The following data has a line with "Recapiti e contatti" and a line with "Экспериментируйте с рецептами.". Write out exactly those lines and all the lines between them.
(Beginning of INFORMATION SUPPLIED)
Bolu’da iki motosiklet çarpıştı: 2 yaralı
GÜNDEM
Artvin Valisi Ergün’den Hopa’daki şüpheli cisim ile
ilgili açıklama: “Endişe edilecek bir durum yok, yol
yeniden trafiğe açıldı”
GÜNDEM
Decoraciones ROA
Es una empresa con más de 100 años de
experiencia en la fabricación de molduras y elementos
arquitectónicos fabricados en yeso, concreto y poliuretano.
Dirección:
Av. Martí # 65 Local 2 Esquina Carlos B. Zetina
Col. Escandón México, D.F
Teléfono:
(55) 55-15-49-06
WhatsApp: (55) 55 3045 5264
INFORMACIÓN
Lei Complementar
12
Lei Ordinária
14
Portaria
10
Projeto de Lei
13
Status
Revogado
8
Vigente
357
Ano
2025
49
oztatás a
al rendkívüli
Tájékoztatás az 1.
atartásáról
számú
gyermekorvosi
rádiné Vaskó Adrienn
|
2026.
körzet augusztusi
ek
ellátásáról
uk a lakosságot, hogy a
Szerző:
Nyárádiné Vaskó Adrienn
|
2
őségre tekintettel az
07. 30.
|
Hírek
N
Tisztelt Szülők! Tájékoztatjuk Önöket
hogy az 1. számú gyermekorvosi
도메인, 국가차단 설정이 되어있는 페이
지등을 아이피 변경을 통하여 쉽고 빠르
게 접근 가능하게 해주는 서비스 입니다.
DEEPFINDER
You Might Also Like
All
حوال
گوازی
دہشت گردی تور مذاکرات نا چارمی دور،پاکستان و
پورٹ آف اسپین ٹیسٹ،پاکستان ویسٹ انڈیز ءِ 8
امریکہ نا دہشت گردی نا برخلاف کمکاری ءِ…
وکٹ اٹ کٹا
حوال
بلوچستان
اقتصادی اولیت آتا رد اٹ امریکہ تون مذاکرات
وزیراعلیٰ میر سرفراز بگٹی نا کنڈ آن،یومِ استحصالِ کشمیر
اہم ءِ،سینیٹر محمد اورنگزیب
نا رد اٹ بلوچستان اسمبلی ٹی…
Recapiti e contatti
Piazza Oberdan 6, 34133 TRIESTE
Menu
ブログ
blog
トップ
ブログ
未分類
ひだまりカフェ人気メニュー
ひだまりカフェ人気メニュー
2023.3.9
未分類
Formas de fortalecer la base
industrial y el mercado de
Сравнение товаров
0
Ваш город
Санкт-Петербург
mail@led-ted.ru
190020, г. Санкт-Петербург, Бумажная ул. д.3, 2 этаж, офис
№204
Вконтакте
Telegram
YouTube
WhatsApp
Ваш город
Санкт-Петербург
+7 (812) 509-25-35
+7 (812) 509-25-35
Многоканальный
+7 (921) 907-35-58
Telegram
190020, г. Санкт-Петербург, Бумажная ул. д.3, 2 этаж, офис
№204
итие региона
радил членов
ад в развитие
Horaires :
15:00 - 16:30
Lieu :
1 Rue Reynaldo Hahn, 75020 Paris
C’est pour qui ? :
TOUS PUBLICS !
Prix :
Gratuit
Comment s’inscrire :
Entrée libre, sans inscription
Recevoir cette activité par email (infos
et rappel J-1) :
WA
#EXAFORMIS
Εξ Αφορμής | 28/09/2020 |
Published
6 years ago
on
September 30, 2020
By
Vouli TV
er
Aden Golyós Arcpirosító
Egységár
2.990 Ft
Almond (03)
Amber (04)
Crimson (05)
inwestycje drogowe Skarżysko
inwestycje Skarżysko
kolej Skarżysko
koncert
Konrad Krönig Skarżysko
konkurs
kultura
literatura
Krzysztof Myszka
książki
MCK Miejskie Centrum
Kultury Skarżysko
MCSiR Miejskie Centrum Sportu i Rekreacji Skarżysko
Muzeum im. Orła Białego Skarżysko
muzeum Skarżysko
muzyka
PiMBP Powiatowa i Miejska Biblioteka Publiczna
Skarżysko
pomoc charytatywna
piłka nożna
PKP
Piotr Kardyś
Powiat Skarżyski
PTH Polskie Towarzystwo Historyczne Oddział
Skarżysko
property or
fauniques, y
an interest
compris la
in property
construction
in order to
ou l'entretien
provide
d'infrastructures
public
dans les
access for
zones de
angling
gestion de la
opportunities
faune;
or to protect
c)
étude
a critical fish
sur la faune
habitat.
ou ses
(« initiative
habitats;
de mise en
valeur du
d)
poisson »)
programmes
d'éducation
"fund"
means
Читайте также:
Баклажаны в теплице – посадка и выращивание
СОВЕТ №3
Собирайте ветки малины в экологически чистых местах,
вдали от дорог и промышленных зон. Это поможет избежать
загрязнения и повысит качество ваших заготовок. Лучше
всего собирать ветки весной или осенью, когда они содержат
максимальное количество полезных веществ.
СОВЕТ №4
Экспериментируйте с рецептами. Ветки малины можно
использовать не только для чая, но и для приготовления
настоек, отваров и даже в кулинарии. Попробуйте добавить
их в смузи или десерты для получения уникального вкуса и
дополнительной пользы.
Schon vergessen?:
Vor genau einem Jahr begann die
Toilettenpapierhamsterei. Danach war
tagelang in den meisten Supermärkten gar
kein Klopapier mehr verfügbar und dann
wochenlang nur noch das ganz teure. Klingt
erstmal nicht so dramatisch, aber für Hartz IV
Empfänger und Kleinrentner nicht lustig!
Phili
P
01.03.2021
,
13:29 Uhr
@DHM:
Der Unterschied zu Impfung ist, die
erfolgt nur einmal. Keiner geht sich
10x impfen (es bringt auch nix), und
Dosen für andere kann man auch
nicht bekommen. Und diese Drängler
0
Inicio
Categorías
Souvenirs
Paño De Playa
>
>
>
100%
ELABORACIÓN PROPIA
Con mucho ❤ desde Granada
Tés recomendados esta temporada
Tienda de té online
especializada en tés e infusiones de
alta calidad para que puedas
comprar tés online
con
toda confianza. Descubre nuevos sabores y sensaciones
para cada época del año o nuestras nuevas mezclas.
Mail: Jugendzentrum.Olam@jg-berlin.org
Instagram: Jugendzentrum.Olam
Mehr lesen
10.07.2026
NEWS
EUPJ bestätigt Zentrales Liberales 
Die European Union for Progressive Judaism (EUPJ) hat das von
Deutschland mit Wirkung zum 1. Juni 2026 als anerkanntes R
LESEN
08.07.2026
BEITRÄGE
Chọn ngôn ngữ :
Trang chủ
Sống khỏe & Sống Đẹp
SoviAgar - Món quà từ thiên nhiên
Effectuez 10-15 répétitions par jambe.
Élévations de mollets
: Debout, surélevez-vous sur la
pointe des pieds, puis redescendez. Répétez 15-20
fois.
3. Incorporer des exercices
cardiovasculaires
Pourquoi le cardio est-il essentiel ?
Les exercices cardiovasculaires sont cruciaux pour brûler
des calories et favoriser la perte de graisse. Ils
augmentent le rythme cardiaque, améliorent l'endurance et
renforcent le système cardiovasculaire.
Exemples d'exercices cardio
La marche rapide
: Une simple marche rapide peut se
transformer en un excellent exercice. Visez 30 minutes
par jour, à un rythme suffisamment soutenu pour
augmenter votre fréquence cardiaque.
(End of INFORMATION SUPPLIED)
## OUTPUT FOR THIS TASK
Recapiti e contatti
Piazza Oberdan 6, 34133 TRIESTE
Menu
ブログ
blog
トップ
ブログ
未分類
ひだまりカフェ人気メニュー
ひだまりカフェ人気メニュー
2023.3.9
未分類
Formas de fortalecer la base
industrial y el mercado de
Сравнение товаров
0
Ваш город
Санкт-Петербург
mail@led-ted.ru
190020, г. Санкт-Петербург, Бумажная ул. д.3, 2 этаж, офис
№204
Вконтакте
Telegram
YouTube
WhatsApp
Ваш город
Санкт-Петербург
+7 (812) 509-25-35
+7 (812) 509-25-35
Многоканальный
+7 (921) 907-35-58
Telegram
190020, г. Санкт-Петербург, Бумажная ул. д.3, 2 этаж, офис
№204
итие региона
радил членов
ад в развитие
Horaires :
15:00 - 16:30
Lieu :
1 Rue Reynaldo Hahn, 75020 Paris
C’est pour qui ? :
TOUS PUBLICS !
Prix :
Gratuit
Comment s’inscrire :
Entrée libre, sans inscription
Recevoir cette activité par email (infos
et rappel J-1) :
WA
#EXAFORMIS
Εξ Αφορμής | 28/09/2020 |
Published
6 years ago
on
September 30, 2020
By
Vouli TV
er
Aden Golyós Arcpirosító
Egységár
2.990 Ft
Almond (03)
Amber (04)
Crimson (05)
inwestycje drogowe Skarżysko
inwestycje Skarżysko
kolej Skarżysko
koncert
Konrad Krönig Skarżysko
konkurs
kultura
literatura
Krzysztof Myszka
książki
MCK Miejskie Centrum
Kultury Skarżysko
MCSiR Miejskie Centrum Sportu i Rekreacji Skarżysko
Muzeum im. Orła Białego Skarżysko
muzeum Skarżysko
muzyka
PiMBP Powiatowa i Miejska Biblioteka Publiczna
Skarżysko
pomoc charytatywna
piłka nożna
PKP
Piotr Kardyś
Powiat Skarżyski
PTH Polskie Towarzystwo Historyczne Oddział
Skarżysko
property or
fauniques, y
an interest
compris la
in property
construction
in order to
ou l'entretien
provide
d'infrastructures
public
dans les
access for
zones de
angling
gestion de la
opportunities
faune;
or to protect
c)
étude
a critical fish
sur la faune
habitat.
ou ses
(« initiative
habitats;
de mise en
valeur du
d)
poisson »)
programmes
d'éducation
"fund"
means
Читайте также:
Баклажаны в теплице – посадка и выращивание
СОВЕТ №3
Собирайте ветки малины в экологически чистых местах,
вдали от дорог и промышленных зон. Это поможет избежать
загрязнения и повысит качество ваших заготовок. Лучше
всего собирать ветки весной или осенью, когда они содержат
максимальное количество полезных веществ.
СОВЕТ №4
Экспериментируйте с рецептами. Ветки малины можно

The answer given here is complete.